Programa de Pós-Graduação em Biotecnologia, Universidade de Caxias do Sul, Av. Francisco Getúlio Vargas, 1130, Caxias do Sul, RS, CEP 95070-560, Brazil.
Instituto de Investigaciones en Matemáticas Aplicadas y en Sistemas, Universidad Nacional Autónoma de México, Unidad Académica de Yucatán, Yucatán, Mérida, Mexico.
BMC Bioinformatics. 2022 May 10;23(1):171. doi: 10.1186/s12859-022-04714-x.
Archaea are a vast and unexplored domain. Bioinformatic techniques might enlighten the path to a higher quality genome annotation in varied organisms.

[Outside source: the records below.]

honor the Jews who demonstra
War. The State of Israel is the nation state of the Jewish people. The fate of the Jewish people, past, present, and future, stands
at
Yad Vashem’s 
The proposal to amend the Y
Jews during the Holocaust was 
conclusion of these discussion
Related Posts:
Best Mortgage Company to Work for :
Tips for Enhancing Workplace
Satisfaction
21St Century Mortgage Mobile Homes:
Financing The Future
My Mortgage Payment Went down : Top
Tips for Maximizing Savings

Promoter sequences of archaea have the action of a plethora of proteins upon it. The conservation found in a structural level of the binding site of proteins such as TBP, TFB, and TFE aids RNAP-DNA stabilization and makes the archaeal promoter prone to be explored by statistical and machine learning techniques.

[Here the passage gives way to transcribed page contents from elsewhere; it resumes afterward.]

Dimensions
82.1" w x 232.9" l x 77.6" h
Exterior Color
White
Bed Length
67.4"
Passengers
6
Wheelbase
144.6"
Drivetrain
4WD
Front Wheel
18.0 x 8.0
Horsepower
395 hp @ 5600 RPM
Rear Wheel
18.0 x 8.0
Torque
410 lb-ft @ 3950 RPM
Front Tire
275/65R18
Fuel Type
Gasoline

In this study, experimentally verified promoter sequences of the organisms Haloferax volcanii, Sulfolobus solfataricus, and Thermococcus kodakarensis were converted into DNA duplex stability attributes (i.e. numerical variables) and were classified through Artificial Neural Networks and an in-house statistical method of classification, being tested with three forms of controls. The recognition of these promoters enabled its use to validate unannotated promoter sequences in other organisms. As a result, the binding site of basal transcription factors was located through a DNA duplex stability codification. Additionally, the classification presented satisfactory results (above 90%) among varied levels of control.
The classification models were employed to perform genomic annotation into the archaea Aciduliprofundum boonei and Thermofilum pendens, from which potential promoters have been identified and uploaded into public repositories.
古菌是一个广阔而尚未探索的领域。生物信息学技术可能会为不同生物体的高质量基因组注释开辟道路。古菌启动子序列上有大量蛋白质的作用。TBP、TFB 和 TFE 等蛋白质结合位点在结构水平上的保守性有助于 RNAP-DNA 的稳定,并使古菌启动子易于通过统计和机器学习技术进行探索。
在这项研究中,对生物体 Haloferax volcanii、Sulfolobus solfataricus 和 Thermococcus kodakarensis 的实验验证启动子序列被转化为 DNA 双链体稳定性属性(即数值变量),并通过人工神经网络和内部分类统计方法进行分类,使用三种形式的对照进行测试。这些启动子的识别使其能够用于验证其他生物体中未注释的启动子序列。结果,通过 DNA 双链体稳定性编码找到了基本转录因子的结合位点。此外,分类在不同水平的对照中均取得了令人满意的结果(超过 90%)。
分类模型被用于对古菌 Aciduliprofundum boonei 和 Thermofilum pendens 进行基因组注释,从中鉴定出潜在的启动子并上传到公共存储库中。